**WHAT YOU HAVE TO DO:** The answer should be one number only, namely how many lines of the records hold the word "some".

Top of RECORDED INFORMATION

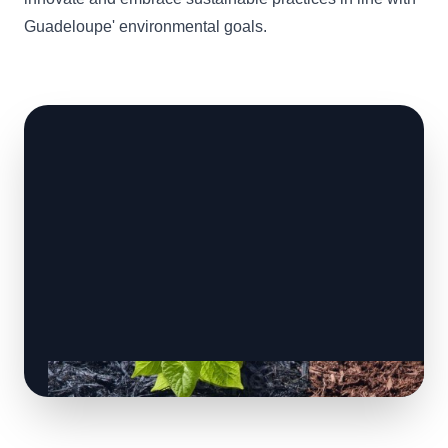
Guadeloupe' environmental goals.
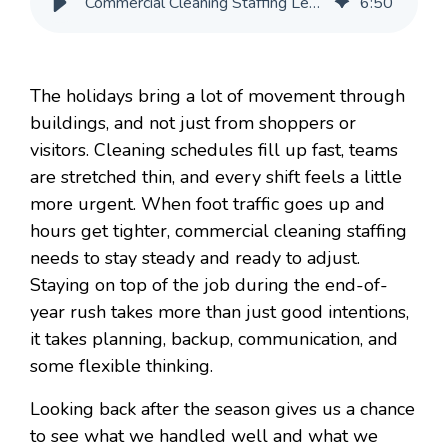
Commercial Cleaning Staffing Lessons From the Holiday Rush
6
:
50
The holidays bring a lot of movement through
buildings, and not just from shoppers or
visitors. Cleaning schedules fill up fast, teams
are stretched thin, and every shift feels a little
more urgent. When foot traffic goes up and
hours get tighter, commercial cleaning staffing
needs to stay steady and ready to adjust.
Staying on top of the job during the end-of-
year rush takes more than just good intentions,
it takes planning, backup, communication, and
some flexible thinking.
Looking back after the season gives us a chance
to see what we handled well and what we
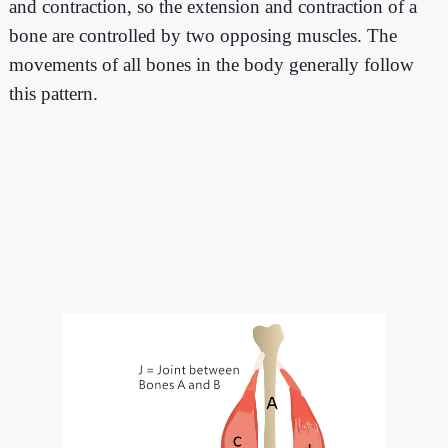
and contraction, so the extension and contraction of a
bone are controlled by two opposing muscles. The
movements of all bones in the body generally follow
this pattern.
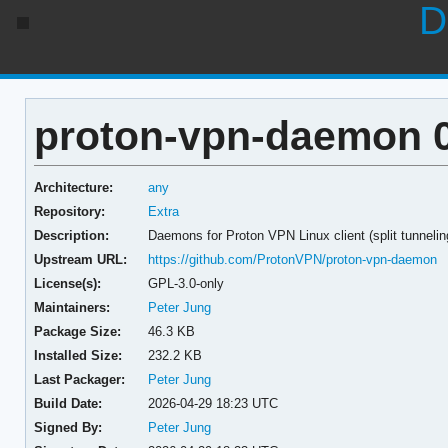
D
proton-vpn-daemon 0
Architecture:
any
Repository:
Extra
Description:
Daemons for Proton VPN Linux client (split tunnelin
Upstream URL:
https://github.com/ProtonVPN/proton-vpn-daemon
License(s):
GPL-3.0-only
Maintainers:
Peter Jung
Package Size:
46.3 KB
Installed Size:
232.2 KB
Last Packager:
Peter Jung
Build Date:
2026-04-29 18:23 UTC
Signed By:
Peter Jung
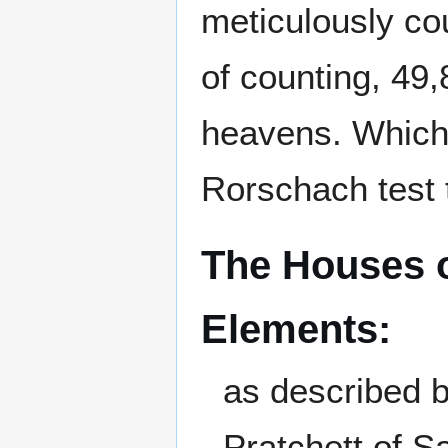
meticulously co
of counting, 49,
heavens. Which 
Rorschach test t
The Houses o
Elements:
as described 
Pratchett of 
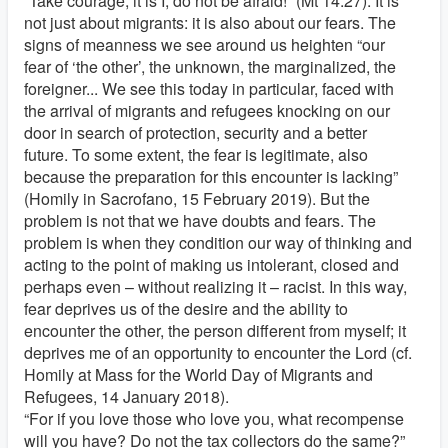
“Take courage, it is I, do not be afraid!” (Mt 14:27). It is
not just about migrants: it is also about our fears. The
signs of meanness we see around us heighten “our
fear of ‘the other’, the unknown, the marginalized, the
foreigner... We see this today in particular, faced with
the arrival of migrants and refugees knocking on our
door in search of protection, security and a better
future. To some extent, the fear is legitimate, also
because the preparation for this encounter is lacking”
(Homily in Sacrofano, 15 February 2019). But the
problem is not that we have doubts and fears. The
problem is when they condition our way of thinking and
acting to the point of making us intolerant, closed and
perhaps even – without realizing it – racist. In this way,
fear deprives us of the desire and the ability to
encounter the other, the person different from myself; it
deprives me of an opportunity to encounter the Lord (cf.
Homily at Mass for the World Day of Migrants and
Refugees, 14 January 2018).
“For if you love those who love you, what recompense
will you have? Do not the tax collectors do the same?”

Bottom of RECORDED INFORMATION

**SOLUTION TO THIS EXERCISE:** 2